*** Opening Data supplied ***
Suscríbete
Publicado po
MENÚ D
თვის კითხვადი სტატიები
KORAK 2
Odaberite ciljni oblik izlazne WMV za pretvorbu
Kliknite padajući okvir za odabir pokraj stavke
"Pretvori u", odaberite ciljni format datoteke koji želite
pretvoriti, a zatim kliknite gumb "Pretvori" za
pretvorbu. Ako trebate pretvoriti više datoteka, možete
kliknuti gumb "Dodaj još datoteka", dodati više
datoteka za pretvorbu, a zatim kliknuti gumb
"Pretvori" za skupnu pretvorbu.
*** Closing Data supplied ***
*** Opening Data supplied ***
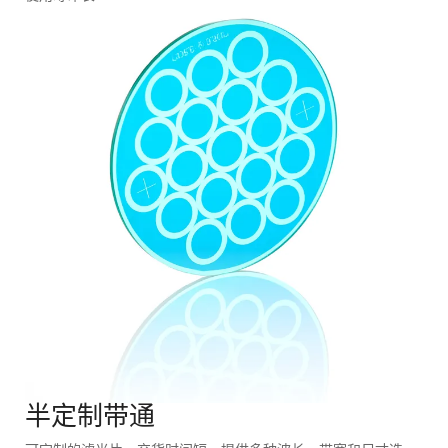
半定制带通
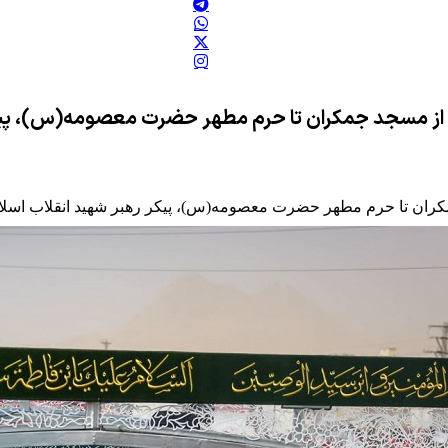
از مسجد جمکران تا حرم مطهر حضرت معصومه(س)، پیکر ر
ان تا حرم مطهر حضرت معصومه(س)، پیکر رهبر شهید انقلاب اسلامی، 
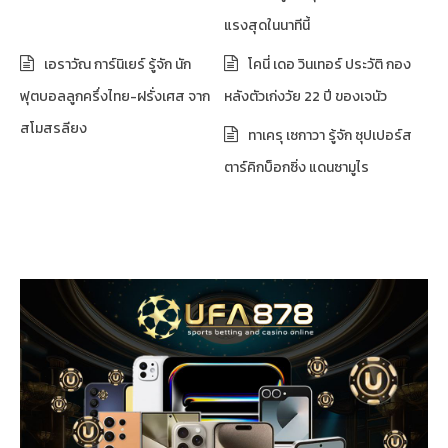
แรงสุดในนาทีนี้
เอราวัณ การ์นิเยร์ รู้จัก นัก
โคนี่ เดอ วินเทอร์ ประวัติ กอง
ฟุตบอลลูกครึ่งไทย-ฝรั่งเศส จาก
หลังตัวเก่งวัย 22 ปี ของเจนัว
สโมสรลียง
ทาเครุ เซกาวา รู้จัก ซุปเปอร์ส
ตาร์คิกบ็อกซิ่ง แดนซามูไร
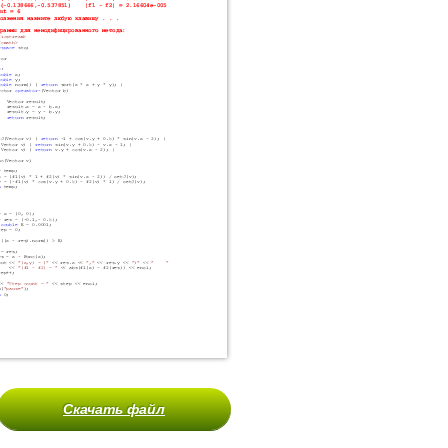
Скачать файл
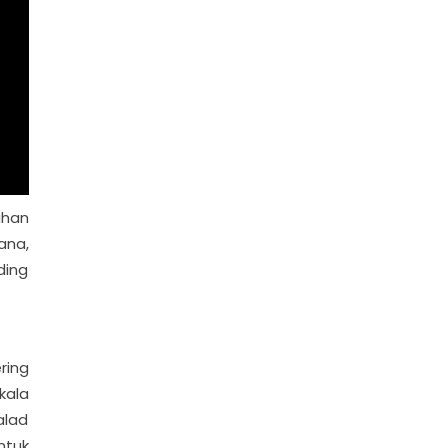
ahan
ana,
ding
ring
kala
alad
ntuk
*** Closing Data supplied ***
What is being asked:
Spot the lines above that mention "حضرت" and copy them.

Result for this task:
از مسجد جمکران تا حرم مطهر حضرت معصومه(س)، پیکر ر
ان تا حرم مطهر حضرت معصومه(س)، پیکر رهبر شهید انقلاب اسلامی، 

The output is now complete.